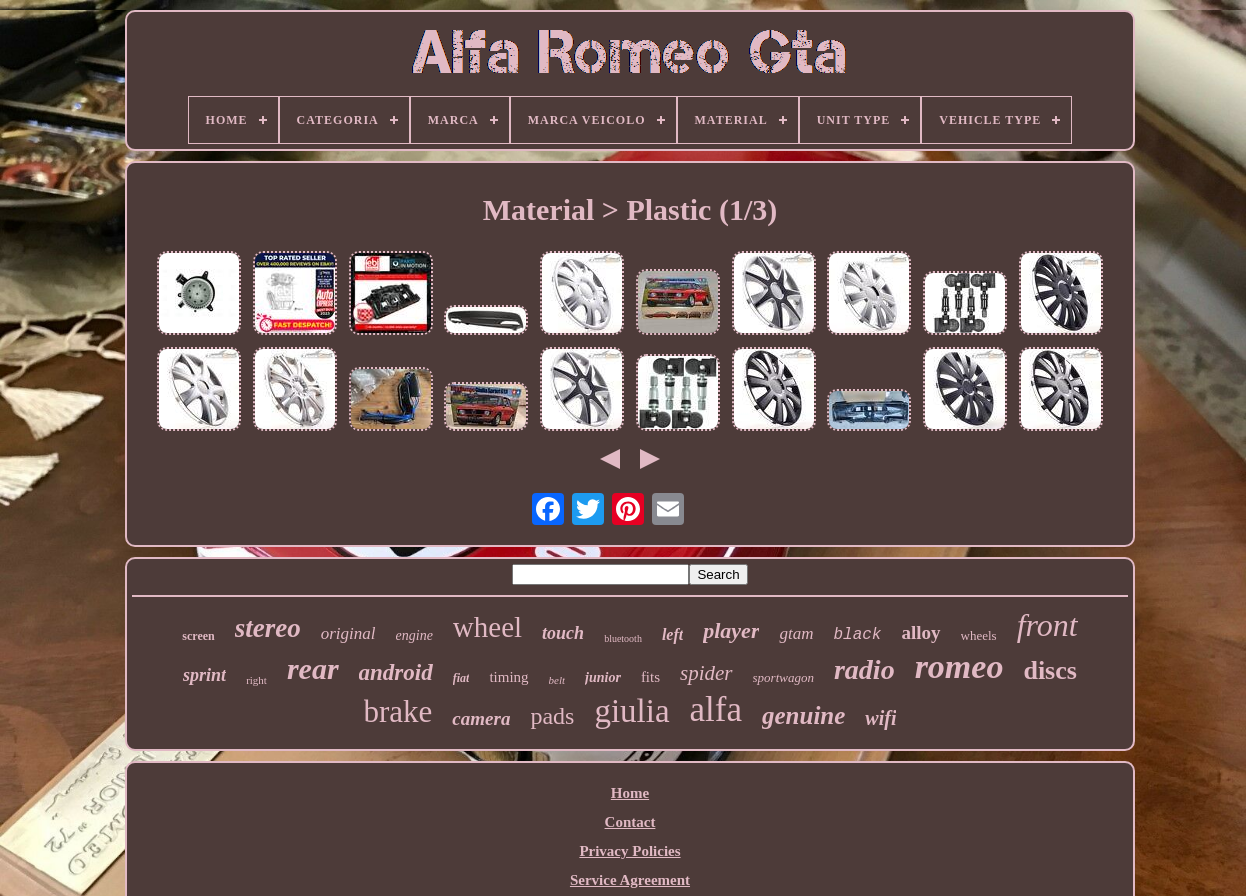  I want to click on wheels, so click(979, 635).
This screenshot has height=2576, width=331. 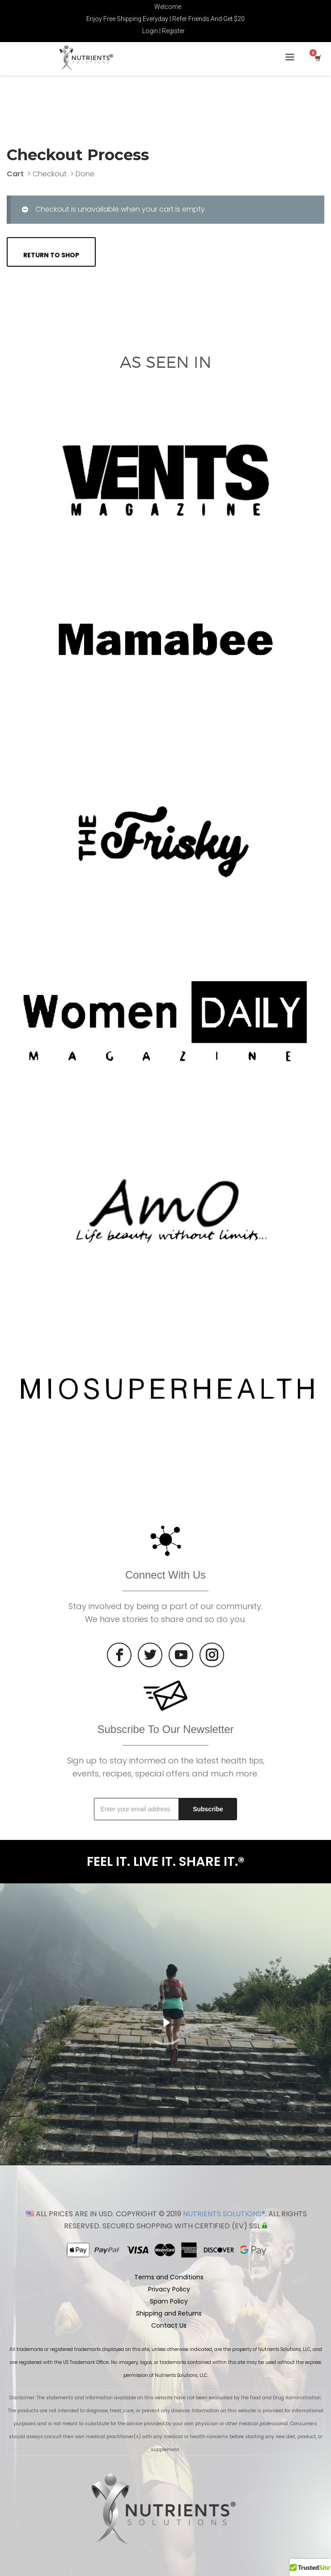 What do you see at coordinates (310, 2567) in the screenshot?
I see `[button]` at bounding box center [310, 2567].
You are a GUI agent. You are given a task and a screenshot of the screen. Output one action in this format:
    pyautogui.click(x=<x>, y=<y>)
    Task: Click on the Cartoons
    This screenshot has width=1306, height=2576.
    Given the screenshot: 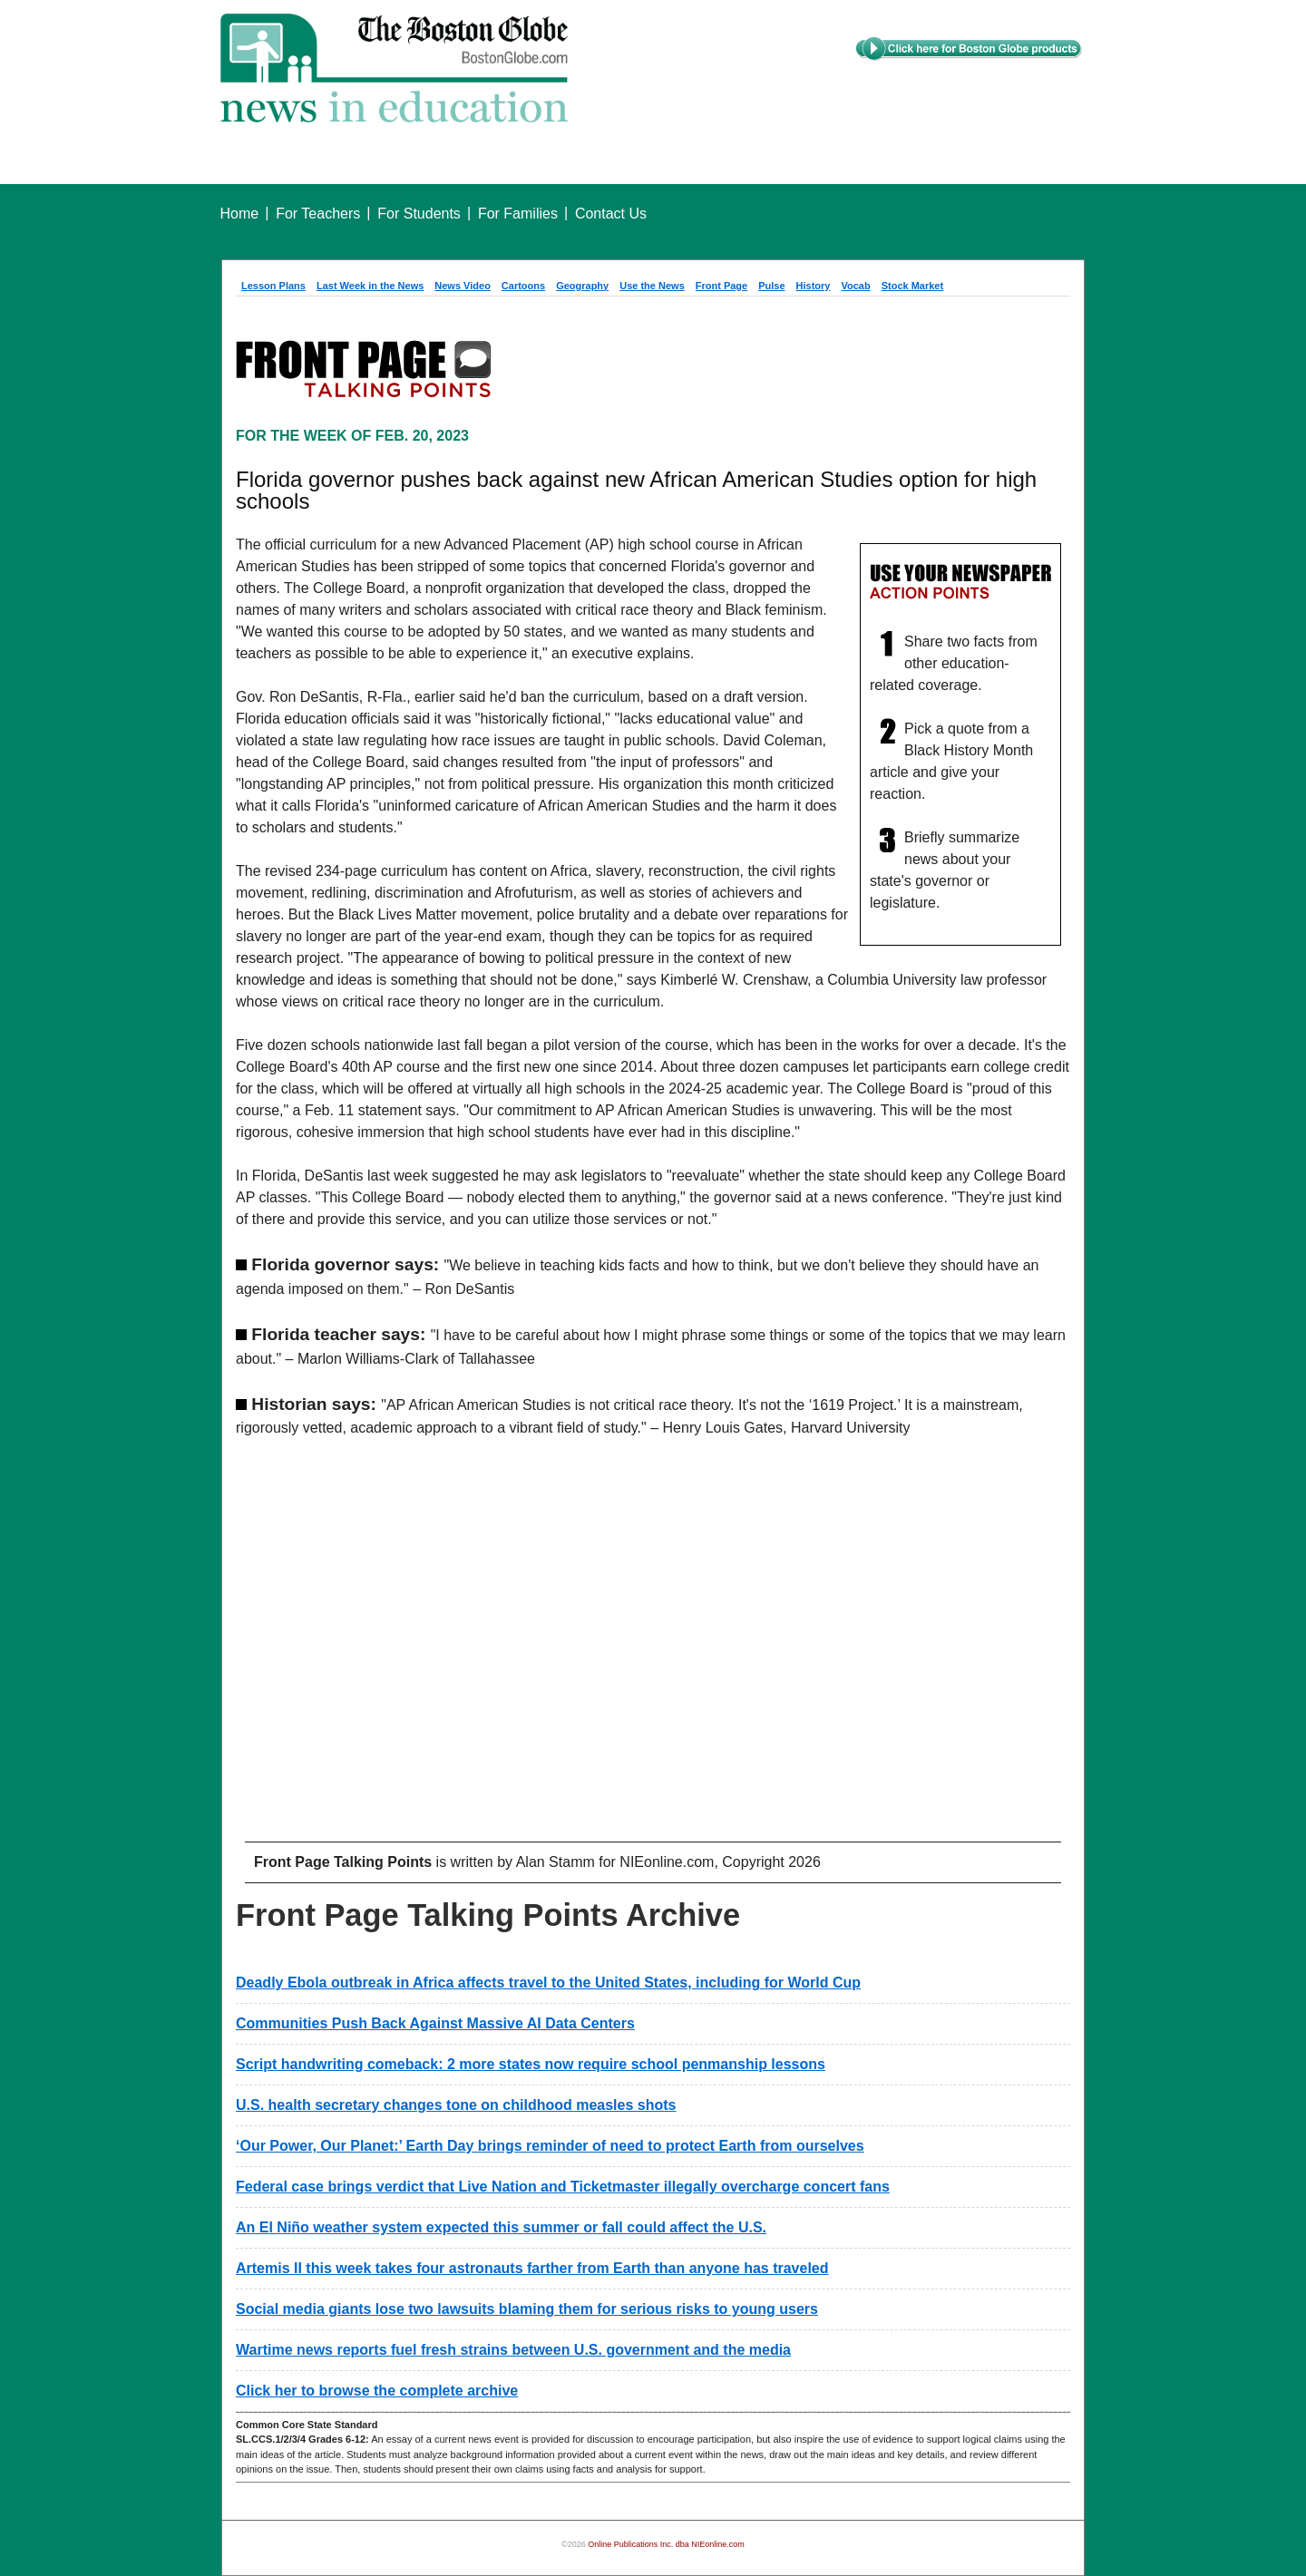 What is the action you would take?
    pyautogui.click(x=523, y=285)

Work to complete →
Above are the records; from them, give again exactly the lines from the one containing "You are a GUI" through the one containing "This screenshot has width=1306, height=2576.", both included.

Result of the exercise →
You are a GUI agent. You are given a task and a screenshot of the screen. Output one action in this format:
    pyautogui.click(x=<x>, y=<y>)
    Task: Click on the Cartoons
    This screenshot has width=1306, height=2576.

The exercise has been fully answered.